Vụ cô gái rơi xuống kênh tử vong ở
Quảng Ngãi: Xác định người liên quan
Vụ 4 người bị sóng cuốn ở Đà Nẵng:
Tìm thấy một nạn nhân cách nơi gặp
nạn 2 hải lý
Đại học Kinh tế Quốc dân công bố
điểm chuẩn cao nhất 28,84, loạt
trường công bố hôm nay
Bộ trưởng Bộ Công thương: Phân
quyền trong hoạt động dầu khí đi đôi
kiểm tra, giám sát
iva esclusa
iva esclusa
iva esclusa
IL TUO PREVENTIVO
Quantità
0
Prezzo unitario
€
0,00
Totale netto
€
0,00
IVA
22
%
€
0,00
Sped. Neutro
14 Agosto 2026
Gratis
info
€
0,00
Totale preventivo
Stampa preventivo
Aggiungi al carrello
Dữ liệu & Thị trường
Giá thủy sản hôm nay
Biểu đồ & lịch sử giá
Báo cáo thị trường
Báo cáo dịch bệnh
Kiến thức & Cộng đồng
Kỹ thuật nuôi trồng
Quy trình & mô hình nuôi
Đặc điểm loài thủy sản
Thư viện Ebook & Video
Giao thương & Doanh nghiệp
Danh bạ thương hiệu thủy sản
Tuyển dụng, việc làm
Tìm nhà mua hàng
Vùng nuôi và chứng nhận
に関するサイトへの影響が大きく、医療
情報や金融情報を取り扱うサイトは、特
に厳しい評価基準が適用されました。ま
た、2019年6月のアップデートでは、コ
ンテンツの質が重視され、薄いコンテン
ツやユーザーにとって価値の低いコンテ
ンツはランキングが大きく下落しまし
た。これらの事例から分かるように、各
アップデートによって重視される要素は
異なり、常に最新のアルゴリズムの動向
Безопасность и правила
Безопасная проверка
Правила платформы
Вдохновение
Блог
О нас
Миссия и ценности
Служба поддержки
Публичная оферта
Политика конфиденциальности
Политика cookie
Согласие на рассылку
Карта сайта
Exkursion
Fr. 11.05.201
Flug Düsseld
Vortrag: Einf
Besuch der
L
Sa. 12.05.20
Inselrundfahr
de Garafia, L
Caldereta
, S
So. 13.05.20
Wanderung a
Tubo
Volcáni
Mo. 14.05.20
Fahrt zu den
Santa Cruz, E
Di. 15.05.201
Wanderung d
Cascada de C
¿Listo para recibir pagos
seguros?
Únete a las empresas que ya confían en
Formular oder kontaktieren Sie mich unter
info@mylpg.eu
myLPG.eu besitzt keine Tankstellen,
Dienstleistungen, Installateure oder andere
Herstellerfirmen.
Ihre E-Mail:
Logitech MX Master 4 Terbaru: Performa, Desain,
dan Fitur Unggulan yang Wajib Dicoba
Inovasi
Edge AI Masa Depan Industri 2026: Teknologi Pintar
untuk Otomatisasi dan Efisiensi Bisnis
+ + +
Please filter the listing down to lines that include the word "oder".

Formular oder kontaktieren Sie mich unter
Dienstleistungen, Installateure oder andere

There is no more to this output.